LISTED ENTRIES: Begin
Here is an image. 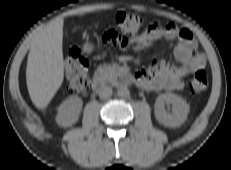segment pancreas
Listing matches in <instances>:
<instances>
[{"instance_id": "obj_1", "label": "pancreas", "mask_w": 231, "mask_h": 170, "mask_svg": "<svg viewBox=\"0 0 231 170\" xmlns=\"http://www.w3.org/2000/svg\"><path fill=\"white\" fill-rule=\"evenodd\" d=\"M115 70H116L115 64H103L97 68L95 72V76H99L102 78H110L114 75Z\"/></svg>"}]
</instances>
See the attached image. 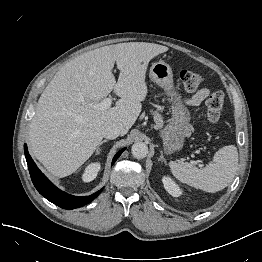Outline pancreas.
Wrapping results in <instances>:
<instances>
[{
  "label": "pancreas",
  "instance_id": "cf45deb5",
  "mask_svg": "<svg viewBox=\"0 0 262 262\" xmlns=\"http://www.w3.org/2000/svg\"><path fill=\"white\" fill-rule=\"evenodd\" d=\"M154 121L158 127H161L163 125V119L159 113H154Z\"/></svg>",
  "mask_w": 262,
  "mask_h": 262
}]
</instances>
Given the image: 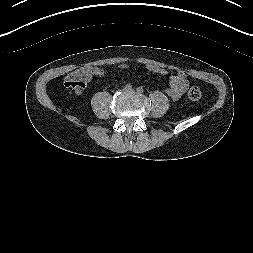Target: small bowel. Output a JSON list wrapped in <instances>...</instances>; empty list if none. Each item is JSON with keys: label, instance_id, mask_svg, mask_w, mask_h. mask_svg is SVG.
I'll use <instances>...</instances> for the list:
<instances>
[{"label": "small bowel", "instance_id": "small-bowel-1", "mask_svg": "<svg viewBox=\"0 0 253 253\" xmlns=\"http://www.w3.org/2000/svg\"><path fill=\"white\" fill-rule=\"evenodd\" d=\"M121 68H127V64H121ZM161 74H168L169 71L167 70H161ZM94 74L96 76L102 77L104 75V71L100 68L94 69ZM189 86V80L187 77V74L183 71H178L175 74L171 75L169 80V87L166 89L167 94L173 99L177 100L179 99L187 90ZM83 91H77V94H81Z\"/></svg>", "mask_w": 253, "mask_h": 253}]
</instances>
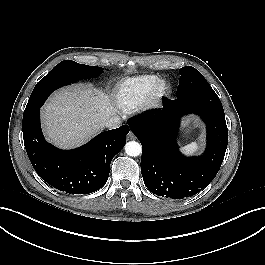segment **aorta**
<instances>
[{
  "label": "aorta",
  "mask_w": 265,
  "mask_h": 265,
  "mask_svg": "<svg viewBox=\"0 0 265 265\" xmlns=\"http://www.w3.org/2000/svg\"><path fill=\"white\" fill-rule=\"evenodd\" d=\"M125 152L132 157L139 156L142 152V146L136 141H130L125 145Z\"/></svg>",
  "instance_id": "762f6f07"
}]
</instances>
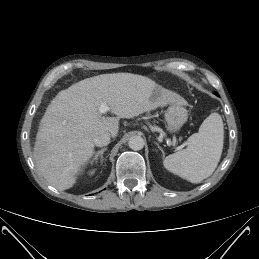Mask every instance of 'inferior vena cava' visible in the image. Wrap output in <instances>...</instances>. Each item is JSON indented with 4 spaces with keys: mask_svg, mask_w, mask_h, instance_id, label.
I'll list each match as a JSON object with an SVG mask.
<instances>
[{
    "mask_svg": "<svg viewBox=\"0 0 259 259\" xmlns=\"http://www.w3.org/2000/svg\"><path fill=\"white\" fill-rule=\"evenodd\" d=\"M110 133L108 132H103L98 134L94 139L93 142L96 146L98 147H103L106 146L110 143Z\"/></svg>",
    "mask_w": 259,
    "mask_h": 259,
    "instance_id": "602c4592",
    "label": "inferior vena cava"
}]
</instances>
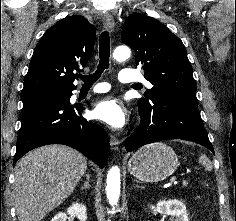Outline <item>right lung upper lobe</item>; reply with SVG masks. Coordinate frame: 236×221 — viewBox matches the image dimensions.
Instances as JSON below:
<instances>
[{
	"instance_id": "1",
	"label": "right lung upper lobe",
	"mask_w": 236,
	"mask_h": 221,
	"mask_svg": "<svg viewBox=\"0 0 236 221\" xmlns=\"http://www.w3.org/2000/svg\"><path fill=\"white\" fill-rule=\"evenodd\" d=\"M95 28L73 15L50 27L36 45L21 94L47 89L74 90L73 82L91 56Z\"/></svg>"
}]
</instances>
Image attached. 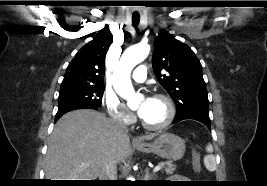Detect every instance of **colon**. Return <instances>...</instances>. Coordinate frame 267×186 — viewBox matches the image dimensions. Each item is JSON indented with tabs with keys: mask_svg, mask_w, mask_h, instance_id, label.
Instances as JSON below:
<instances>
[{
	"mask_svg": "<svg viewBox=\"0 0 267 186\" xmlns=\"http://www.w3.org/2000/svg\"><path fill=\"white\" fill-rule=\"evenodd\" d=\"M192 165L195 171H199L201 168L200 156L197 152L193 155Z\"/></svg>",
	"mask_w": 267,
	"mask_h": 186,
	"instance_id": "5ec220e1",
	"label": "colon"
}]
</instances>
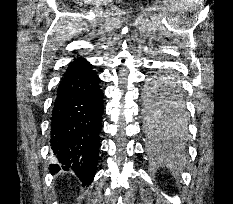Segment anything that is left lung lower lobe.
Instances as JSON below:
<instances>
[{
	"label": "left lung lower lobe",
	"instance_id": "0a47b994",
	"mask_svg": "<svg viewBox=\"0 0 233 204\" xmlns=\"http://www.w3.org/2000/svg\"><path fill=\"white\" fill-rule=\"evenodd\" d=\"M158 78H165V79H170V80H173L175 81V79L171 76H168V75H161V76H157ZM156 85H154V88H155ZM151 130H156V131H166L167 132V135L166 137H171L172 134H174L175 132H177L178 128H176L175 126H171V125H161L159 126L158 128L156 129H152Z\"/></svg>",
	"mask_w": 233,
	"mask_h": 204
}]
</instances>
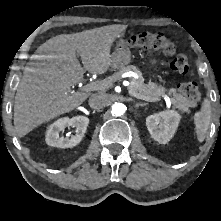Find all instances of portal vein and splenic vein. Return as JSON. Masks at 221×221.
I'll list each match as a JSON object with an SVG mask.
<instances>
[{"label":"portal vein and splenic vein","instance_id":"18ae733b","mask_svg":"<svg viewBox=\"0 0 221 221\" xmlns=\"http://www.w3.org/2000/svg\"><path fill=\"white\" fill-rule=\"evenodd\" d=\"M129 83L125 84V86H128ZM105 87V84L102 82H92L90 84L84 85L81 90L85 91V92H90V91H96V90H101L102 88ZM130 95L136 97V94L129 91ZM161 99H164L166 101V103L171 104V98L168 95H162L161 97L157 96V97H151V98H143V100L149 101V102H156L159 101Z\"/></svg>","mask_w":221,"mask_h":221}]
</instances>
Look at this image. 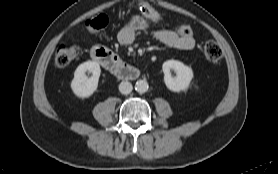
LISTED ENTRIES: End
Would you please print only the lines running from the one with "Segment anything that" to the final line of the entries above, exactly as written and without pictures?

**YOUR SOLUTION:**
Segment anything that is left lung lower lobe.
Instances as JSON below:
<instances>
[{
	"label": "left lung lower lobe",
	"instance_id": "0a47b994",
	"mask_svg": "<svg viewBox=\"0 0 233 204\" xmlns=\"http://www.w3.org/2000/svg\"><path fill=\"white\" fill-rule=\"evenodd\" d=\"M158 78H165V79H170V80H173L175 81V79L171 76H168V75H161V76H157ZM156 85H154V88H155ZM151 130H156V131H166L167 132V135L166 137H171L172 134H174L175 132H177L178 128H176L175 126H171V125H161L159 126L158 128L156 129H152Z\"/></svg>",
	"mask_w": 233,
	"mask_h": 204
}]
</instances>
Find all instances of portal vein and splenic vein. Return as JSON. Masks at 221×221.
I'll list each match as a JSON object with an SVG mask.
<instances>
[{"label":"portal vein and splenic vein","instance_id":"18ae733b","mask_svg":"<svg viewBox=\"0 0 221 221\" xmlns=\"http://www.w3.org/2000/svg\"><path fill=\"white\" fill-rule=\"evenodd\" d=\"M129 83L125 84V86H128ZM105 87V84L102 82H92L90 84L84 85L81 90L85 91V92H90V91H96V90H101L102 88ZM130 95L136 97V94L129 91ZM161 99H164L166 101V103L171 104V98L168 95H162L161 97L157 96V97H151V98H143V100L149 101V102H156L159 101Z\"/></svg>","mask_w":221,"mask_h":221}]
</instances>
Look at this image. 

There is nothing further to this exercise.